The Libraries tab allows you to change the behavior of individual libraries. Wine can optionally use native Windows libraries if you have them available. For instance, if you have a Windows partition on your computer, you can copy the DLLs from C:\WINDOWS\SYSTEM to the corresponding directory within your virtual Windows drive.

To utilize one of those libraries, type the name of the library in the text box under "New override for library." For instance, if you copied FOO.DLL from Windows, enter foo in the text box and click on the Add button. By default, Wine tries to load the native Windows version followed by the built-in Wine version. You can change that load order to native only, built-in only, or either search combination using the Edit button. Using native Windows libraries can often work around deficiencies within Wine. But keep in mind that you can never replace the core Wine DLLs kernel32, ntdll, user32, or gdi32.

Games are the most common reason for changing settings within the Graphics tab. You may find that changing the color depth will enable a game to run better. If you have the XRandR extension available within your X server (and most systems do these days), Wine will attempt to resize your screen if requested by an application. That behavior may not be desirable, though. Therefore, Wine can "Emulate a virtual desktop" of a size of your choosing. The virtual desktop will run an application within an enclosed X window.

The Appearance tab does not affect the running of applications, but just allows you to customize Wine's look. It loads Windows XP themes based on .msstyles files.

Windows programs are sandboxed within a contained filesystem environment. The settings within the Drives tab allow you to adjust how much of the underlying Linux filesystem can be seen by an application. This can prevent misbehaving Windows programs from affecting anything else on your system. Wine can modify only files that the Linux user running it can modify. By default, Wine sets up a special virtual Windows drive in ~/.wine/drive_c and installs Windows applications there. If you look at the drive mappings for your virtual C: drive, you'll see that they point to that location. If you would like to add another drive, click on the Add button and locate the Linux directory you'd like to access. For instance, if you have some removable media, you can add that mount point as a drive.

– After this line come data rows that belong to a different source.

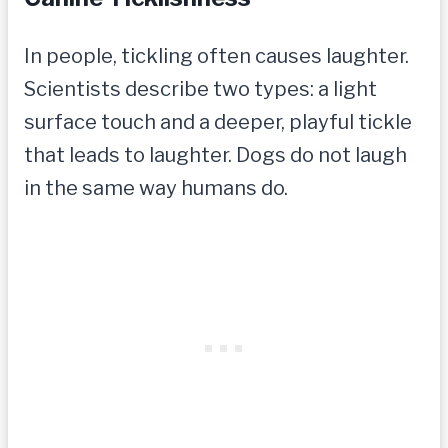
In people, tickling often causes laughter.
Scientists describe two types: a light
surface touch and a deeper, playful tickle
that leads to laughter. Dogs do not laugh
in the same way humans do.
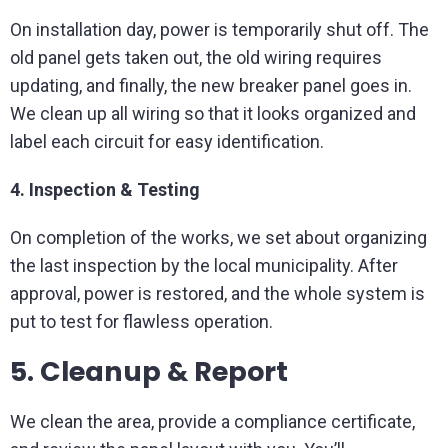
On installation day, power is temporarily shut off. The
old panel gets taken out, the old wiring requires
updating, and finally, the new breaker panel goes in.
We clean up all wiring so that it looks organized and
label each circuit for easy identification.
4. Inspection & Testing
On completion of the works, we set about organizing
the last inspection by the local municipality. After
approval, power is restored, and the whole system is
put to test for flawless operation.
5. Cleanup & Report
We clean the area, provide a compliance certificate,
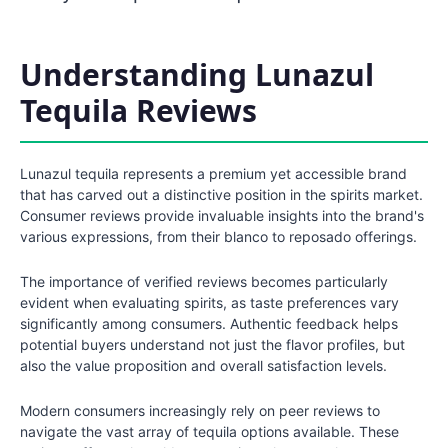
Understanding Lunazul
Tequila Reviews
Lunazul tequila represents a premium yet accessible brand
that has carved out a distinctive position in the spirits market.
Consumer reviews provide invaluable insights into the brand's
various expressions, from their blanco to reposado offerings.
The importance of verified reviews becomes particularly
evident when evaluating spirits, as taste preferences vary
significantly among consumers. Authentic feedback helps
potential buyers understand not just the flavor profiles, but
also the value proposition and overall satisfaction levels.
Modern consumers increasingly rely on peer reviews to
navigate the vast array of tequila options available. These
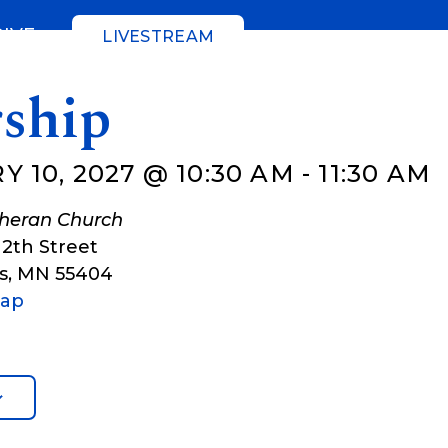
GIVE
LIVESTREAM
ship
 10, 2027 @ 10:30 AM
-
11:30 AM
theran Church
12th Street
s
,
MN
55404
Map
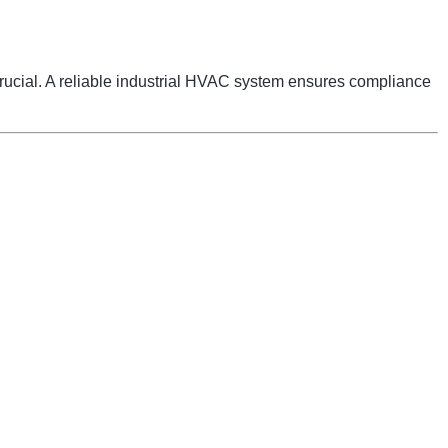
 crucial. A reliable industrial HVAC system ensures compliance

The final tab that controls audio settings is pretty self-explanatory. If you use the Autodetect button, it attempts to automatically figure out which one of Wine's audio drivers should be used. You can also set this manually using the drop-down box. If you have difficulty getting sound output, be sure to check the mixer settings within your distribution to make sure the volume on your audio device is turned up. Problems with audio are handled in Chapter 9.

In general, winecfg operates like Windows' control panels. It simply serves as a graphical interface to the underlying registry settings. And just as on Windows, you can configure these settings directly using the regedit tool. Just run regedit from the command line to open it. You'll find most of the settings we've discussed stored within the HKEY_CURRENT_USER\Software\Wine branch of the registry. For example, if you drill down through the hierachy using regedit, you'll see that the Windows version is stored directly in the key HKEY_CURRENT_USER\Software\Wine with a value of Version containing the data of the version, such as win98. regedit can also be useful for examining application settings. Usually these keys follow a naming convention like HKEY_LOCAL_MACHINE\Software\vendor\application.

The only configuration settings not stored in the registry are drives and ports. The changes made using the Drives tab are stored directly in the filesystem using a series of symbolic links. If you look in the ~/.wine/dosdevices directory, you'll see that each link points to the location within the filesystem to be accessed by the virtual drive. The default configuration will look something like this:

lrwxrwxrwx  1 wineuser wineuser   10 May  6 21:37 c: -> ../drive_c
lrwxrwxrwx  1 wineuser wineuser    1 May  6 21:37 z: -> /

Therefore, the virtual Windows drive c: points to ~/.wine/drive_c. The z: points to the root of your filesystem. Accessing ports is done in a similar manner, and you may find you need to add a symbolic link for com1 to something like /dev/ttyS0 in order to access the serial port. Of course, Wine will be able to access only the parts of your root filesystem that the user has access to. Running Wine

To actually run applications, just invoke wine. First, locate the actual file you need to run. Most likely this means locating an installation program first. Generally the name will be something like SETUP.EXE or INSTALL.EXE. To run it, enter:

$ wine SETUP.EXE

The installation program should then execute and copy all of the files the program requires into your virtual Windows drive. It will also make any necessary registry changes. On Windows, this may mean setting up some special RunOnce registry keys that get executed when Windows reboots. The RunOnce keys will execute just that one time, but they typically perform actions necessary to set up a program for use. To simulate a reboot and execute these keys, run the wineboot command. Running that command really can't hurt anything, so you should always plan on running it after installing a program.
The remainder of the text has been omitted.